*Provided entries*.
------------------------------------------------

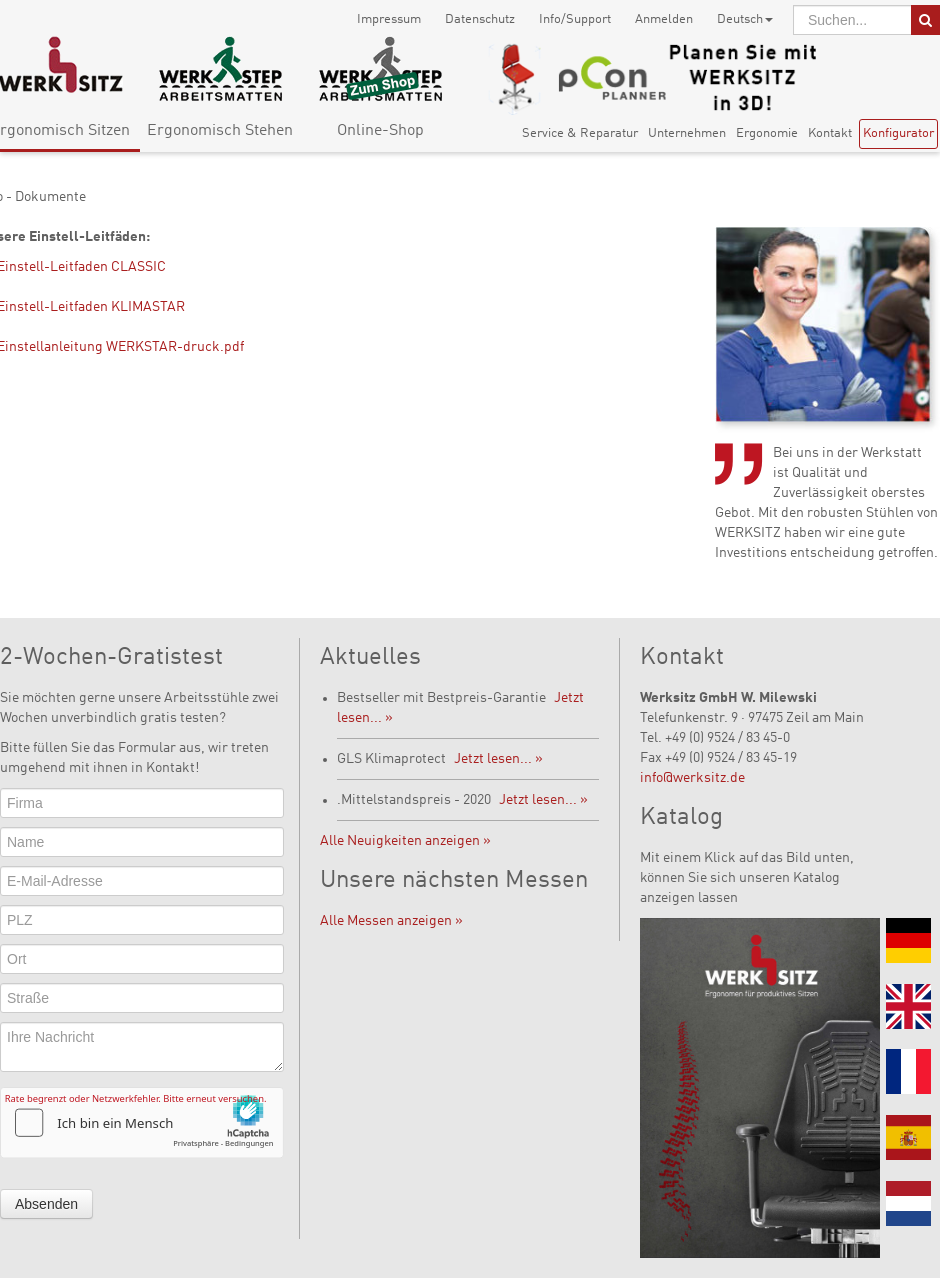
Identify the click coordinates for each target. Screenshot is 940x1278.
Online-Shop (380, 131)
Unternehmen (687, 133)
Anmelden (664, 19)
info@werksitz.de (692, 778)
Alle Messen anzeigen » (391, 921)
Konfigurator (898, 133)
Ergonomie (767, 133)
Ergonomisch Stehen (220, 131)
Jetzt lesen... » (498, 759)
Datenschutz (480, 19)
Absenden (46, 1204)
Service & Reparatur (580, 133)
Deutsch (745, 19)
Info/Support (575, 19)
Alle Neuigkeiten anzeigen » (405, 841)
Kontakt (830, 133)
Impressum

------------------------------------------------

*What is needed*.
Restate exactly the lines running from the line with "Konfigurator (898, 133)" to the end of the entries above, both ends included.

*Finished exercise*.
Konfigurator (898, 133)
Ergonomie (767, 133)
Ergonomisch Stehen (220, 131)
Jetzt lesen... » (498, 759)
Datenschutz (480, 19)
Absenden (46, 1204)
Service & Reparatur (580, 133)
Deutsch (745, 19)
Info/Support (575, 19)
Alle Neuigkeiten anzeigen » (405, 841)
Kontakt (830, 133)
Impressum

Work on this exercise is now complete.